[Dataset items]
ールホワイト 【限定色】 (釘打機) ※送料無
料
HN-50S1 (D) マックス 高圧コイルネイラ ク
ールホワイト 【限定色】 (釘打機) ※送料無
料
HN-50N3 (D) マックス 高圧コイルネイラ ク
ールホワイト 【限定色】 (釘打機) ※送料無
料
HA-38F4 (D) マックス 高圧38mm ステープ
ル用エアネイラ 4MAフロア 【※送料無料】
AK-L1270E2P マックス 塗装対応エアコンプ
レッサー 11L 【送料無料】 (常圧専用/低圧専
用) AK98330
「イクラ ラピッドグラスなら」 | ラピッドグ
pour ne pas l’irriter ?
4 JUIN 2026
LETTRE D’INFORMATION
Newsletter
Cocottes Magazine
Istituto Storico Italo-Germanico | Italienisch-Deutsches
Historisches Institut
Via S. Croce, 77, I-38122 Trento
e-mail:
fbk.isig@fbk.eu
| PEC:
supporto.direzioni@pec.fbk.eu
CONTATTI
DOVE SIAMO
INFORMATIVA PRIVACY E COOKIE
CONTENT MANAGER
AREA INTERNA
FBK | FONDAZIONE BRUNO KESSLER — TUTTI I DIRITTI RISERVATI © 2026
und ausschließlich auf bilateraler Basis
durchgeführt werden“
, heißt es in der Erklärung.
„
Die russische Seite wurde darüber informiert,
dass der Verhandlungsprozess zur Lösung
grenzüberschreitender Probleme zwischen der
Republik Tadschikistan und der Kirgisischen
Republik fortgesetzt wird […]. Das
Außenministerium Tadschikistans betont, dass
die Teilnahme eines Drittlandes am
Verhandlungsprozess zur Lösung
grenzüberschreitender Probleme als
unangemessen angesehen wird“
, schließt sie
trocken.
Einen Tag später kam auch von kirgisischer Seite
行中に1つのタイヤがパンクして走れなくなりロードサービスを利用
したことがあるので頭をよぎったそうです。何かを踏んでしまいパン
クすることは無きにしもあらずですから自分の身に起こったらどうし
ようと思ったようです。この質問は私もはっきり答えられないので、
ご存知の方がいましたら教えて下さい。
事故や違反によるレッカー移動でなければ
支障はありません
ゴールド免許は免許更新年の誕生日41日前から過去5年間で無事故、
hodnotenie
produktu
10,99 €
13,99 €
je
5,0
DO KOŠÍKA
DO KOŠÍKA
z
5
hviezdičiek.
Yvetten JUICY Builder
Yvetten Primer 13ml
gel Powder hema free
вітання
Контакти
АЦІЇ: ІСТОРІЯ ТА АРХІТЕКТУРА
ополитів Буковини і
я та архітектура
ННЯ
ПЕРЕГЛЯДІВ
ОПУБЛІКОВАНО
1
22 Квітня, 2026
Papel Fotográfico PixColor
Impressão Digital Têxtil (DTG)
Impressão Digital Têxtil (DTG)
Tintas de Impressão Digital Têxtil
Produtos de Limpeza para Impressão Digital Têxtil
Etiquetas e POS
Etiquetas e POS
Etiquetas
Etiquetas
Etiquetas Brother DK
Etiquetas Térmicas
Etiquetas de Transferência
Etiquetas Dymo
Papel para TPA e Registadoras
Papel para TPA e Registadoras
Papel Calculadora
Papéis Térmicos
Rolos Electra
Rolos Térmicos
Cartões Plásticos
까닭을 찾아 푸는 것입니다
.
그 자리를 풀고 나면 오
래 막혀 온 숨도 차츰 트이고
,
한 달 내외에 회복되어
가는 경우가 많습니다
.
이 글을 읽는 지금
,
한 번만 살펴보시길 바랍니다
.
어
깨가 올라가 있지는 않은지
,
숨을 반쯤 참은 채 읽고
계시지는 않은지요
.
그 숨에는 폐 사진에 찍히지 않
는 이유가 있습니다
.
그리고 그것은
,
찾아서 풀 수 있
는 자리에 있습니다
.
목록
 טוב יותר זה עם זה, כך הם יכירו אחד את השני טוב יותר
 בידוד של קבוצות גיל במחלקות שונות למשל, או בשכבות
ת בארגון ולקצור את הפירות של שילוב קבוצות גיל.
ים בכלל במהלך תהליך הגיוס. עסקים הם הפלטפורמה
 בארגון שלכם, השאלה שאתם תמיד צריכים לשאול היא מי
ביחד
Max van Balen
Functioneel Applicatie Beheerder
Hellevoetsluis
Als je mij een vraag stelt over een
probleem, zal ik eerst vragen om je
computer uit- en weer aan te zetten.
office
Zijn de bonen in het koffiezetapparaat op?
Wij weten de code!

**TASK TO CARRY OUT:** Starting with the first line of the records above, give back each line exactly until the line with "Cocottes Magazine" has been given as well.

**RESULT OF THIS EXERCISE:**
ールホワイト 【限定色】 (釘打機) ※送料無
料
HN-50S1 (D) マックス 高圧コイルネイラ ク
ールホワイト 【限定色】 (釘打機) ※送料無
料
HN-50N3 (D) マックス 高圧コイルネイラ ク
ールホワイト 【限定色】 (釘打機) ※送料無
料
HA-38F4 (D) マックス 高圧38mm ステープ
ル用エアネイラ 4MAフロア 【※送料無料】
AK-L1270E2P マックス 塗装対応エアコンプ
レッサー 11L 【送料無料】 (常圧専用/低圧専
用) AK98330
「イクラ ラピッドグラスなら」 | ラピッドグ
pour ne pas l’irriter ?
4 JUIN 2026
LETTRE D’INFORMATION
Newsletter
Cocottes Magazine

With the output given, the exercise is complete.